▸ DATA EXCERPTS
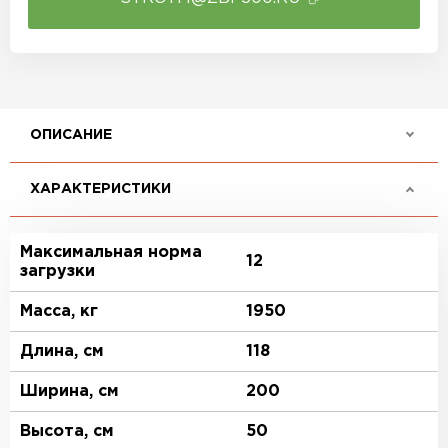
ОПИСАНИЕ
ХАРАКТЕРИСТИКИ
Максимальная норма
12
загрузки
Масса, кг
1950
Длина, см
118
Ширина, см
200
Высота, см
50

▸ INSTRUCTIONS TO FOLLOW
Retype the data word for word and keep the pictures out of it.

▸ WRITTEN ANSWER
ОПИСАНИЕ
ХАРАКТЕРИСТИКИ
Максимальная норма
12
загрузки
Масса, кг
1950
Длина, см
118
Ширина, см
200
Высота, см
50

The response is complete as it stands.